Overview
A Phase 2b/3 multicenter, randomized, double-blind, placebo-controlled, parallel group study to evaluate the efficacy, safety and tolerability of MN-166 given to ALS participants for 12 months followed by a 6-month open-label extension phase.
Description
This is a Phase 2b/3 multicenter, randomized, double-blind, placebo-controlled, parallel group study to evaluate the efficacy, safety and tolerability of MN-166 followed by an open-label extension phase compared to matching placebo in subjects diagnosed with ALS.

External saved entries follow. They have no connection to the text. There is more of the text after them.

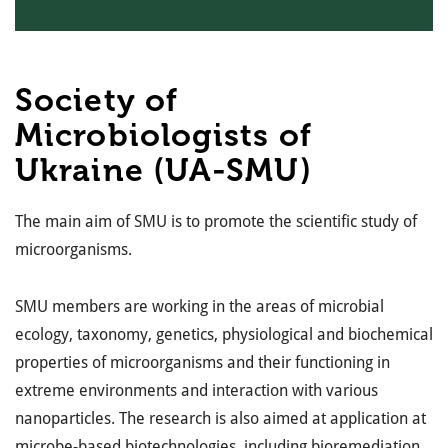
Society of
Microbiologists of
Ukraine (UA-SMU)
The main aim of SMU is to promote the scientific study of
microorganisms.
SMU members are working in the areas of microbial
ecology, taxonomy, genetics, physiological and biochemical
properties of microorganisms and their functioning in
extreme environments and interaction with various
nanoparticles. The research is also aimed at application at
microbe-based biotechnologies, including bioremediation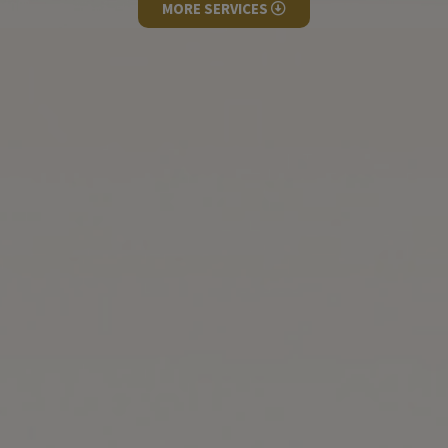
MORE SERVICES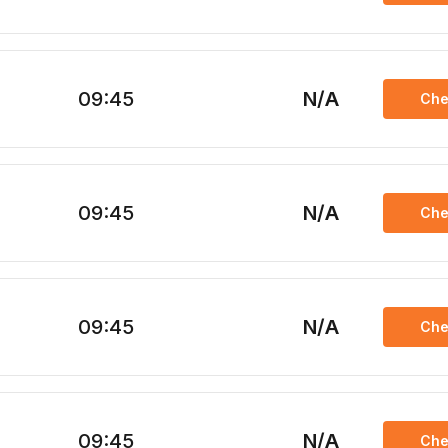
09:45
N/A
Che
09:45
N/A
Che
09:45
N/A
Che
09:45
N/A
Che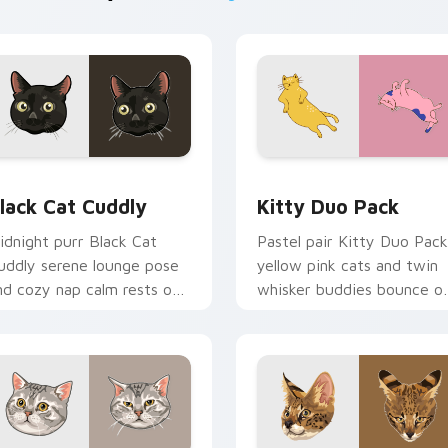
or Chrome, Edge and Windows
lack Cat Cuddly custom cursor pack preview for Chrome, Edg
Kitty Duo Pack custom cu
lack Cat Cuddly
Kitty Duo Pack
idnight purr Black Cat
Pastel pair Kitty Duo Pack
uddly serene lounge pose
yellow pink cats and twin
nd cozy nap calm rests on
whisker buddies bounce o
ointer clicks with relaxing
your pointer with adorabl
eline custom cursor
duo custom cursor cheer.
armth.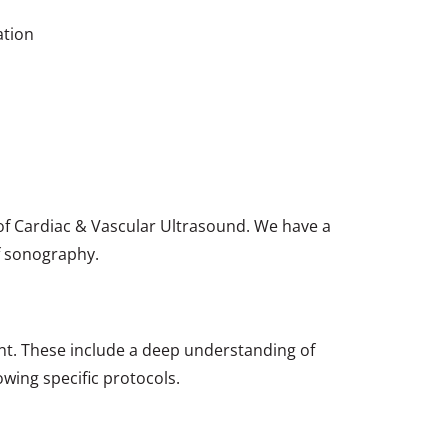
ation
 of Cardiac & Vascular Ultrasound. We have a
f sonography.
nt. These include a deep understanding of
wing specific protocols.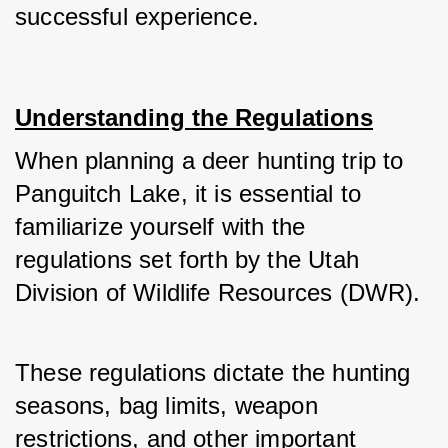
successful experience.
Understanding the Regulations
When planning a deer hunting trip to 
Panguitch Lake, it is essential to 
familiarize yourself with the 
regulations set forth by the Utah 
Division of Wildlife Resources (DWR).
These regulations dictate the hunting 
seasons, bag limits, weapon 
restrictions, and other important 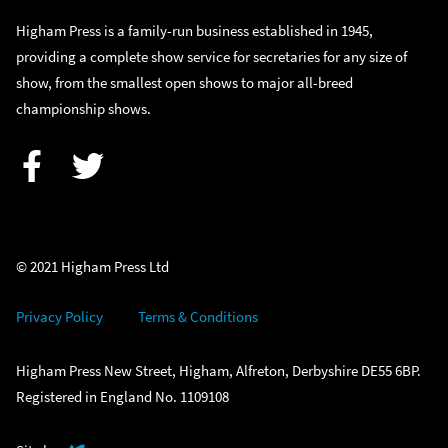
Higham Press is a family-run business established in 1945,
providing a complete show service for secretaries for any size of
show, from the smallest open shows to major all-breed
championship shows.
Facebook
Twitter
© 2021 Higham Press Ltd
Privacy Policy
Terms & Conditions
Higham Press New Street, Higham, Alfreton, Derbyshire DE55 6BP.
Registered in England No. 1109108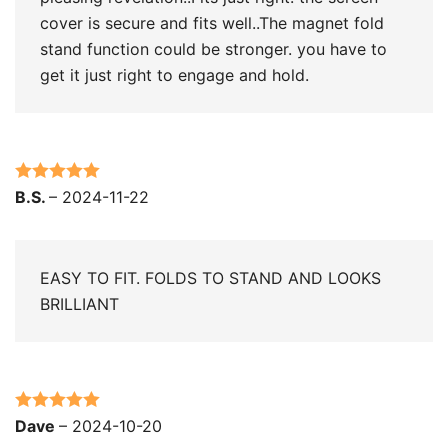
cover is secure and fits well..The magnet fold
stand function could be stronger. you have to
get it just right to engage and hold.
Rated
5
out
B.S.
–
2024-11-22
of 5
EASY TO FIT. FOLDS TO STAND AND LOOKS
BRILLIANT
Rated
5
out
Dave
–
2024-10-20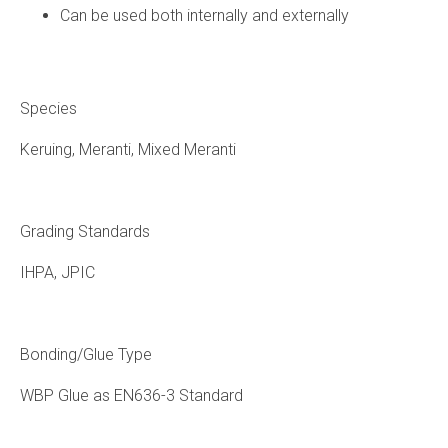
Can be used both internally and externally
Species
Keruing, Meranti, Mixed Meranti
Grading Standards
IHPA, JPIC
Bonding/Glue Type
WBP Glue as EN636-3 Standard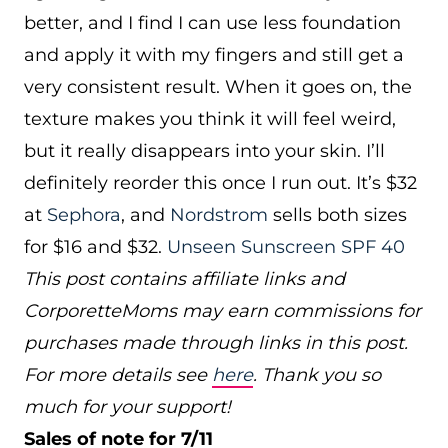
better, and I find I can use less foundation
and apply it with my fingers and still get a
very consistent result. When it goes on, the
texture makes you think it will feel weird,
but it really disappears into your skin. I’ll
definitely reorder this once I run out. It’s $32
at
Sephora
, and
Nordstrom
sells both sizes
for $16 and $32.
Unseen Sunscreen SPF 40
This post contains affiliate links and
CorporetteMoms may earn commissions for
purchases made through links in this post.
For more details see
here
. Thank you so
much for your support!
Sales of note for 7/11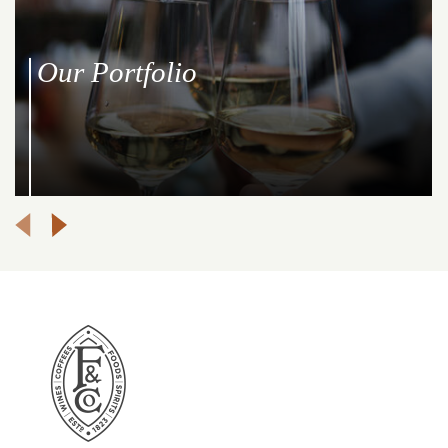
Our Portfolio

The study will consist of a screening phase (up to 30 days) followed by a double-blind phase (12 months). Following the screening phase, subjects who continue to meet entry criteria will be randomly assigned to one of two treatment groups: MN-166 or matching placebo in a 1:1 ratio. Upon completion of the double-blind phase, subjects will be given the option to continue to the Open-label Extension Phase for a period of six months.
Eligibility
Major Inclusion Criteria:
- Male or female subjects age 18 - 80 years, inclusive;
- Diagnosis of familial or sporadic ALS as defined by the El Escorial-Revised (2000) research diagnostic criteria for ALS [clinically definite, clinically probable, probable-laboratory-supported];
- ALS onset of ≤18 months from first clinical signs of weakness prior to screening;
- If currently using riluzole, subject must be on a stable dose for at least 30 days prior to initiation of study drug;
- If currently using edaravone, subject should have completed at least 14 days of their initial treatment cycle prior to initiation of study drug;
- Last documented pulmonary function test result (i.e., slow vital capacity or forced vital capacity) must be greater than or equal to 70% predicted;
- Able to swallow study medication capsules;
- No known allergies to the study drug or its excipients;
- Received pneumococcal vaccine within 6 years prior to starting clinical trial.
Major Exclusion Criteria:
- Confirmed hepatic insufficiency or abnormal liver function (AST and/or ALT >3 times upper limit of normal);
- Currently diagnosed with a clinically significant psychiatric disorder or dementia that would preclude evaluation of symptoms;
- Currently use or treated with parenteral (intramuscular or intravenous) high dose (>25 mg/week) Vitamin B12 within 30 days prior to study drug administration;
- Poor peripheral venous access that will limit the ability to draw blood as judged by the Investigator;
- Currently participating, or has participated in a study with an investigational or marketed compound or device within 30 days or 5 half-lives, whichever is shorter, prior to signing the informed consent;
- Use of tracheostomy or >22/24-hour ventilatory support.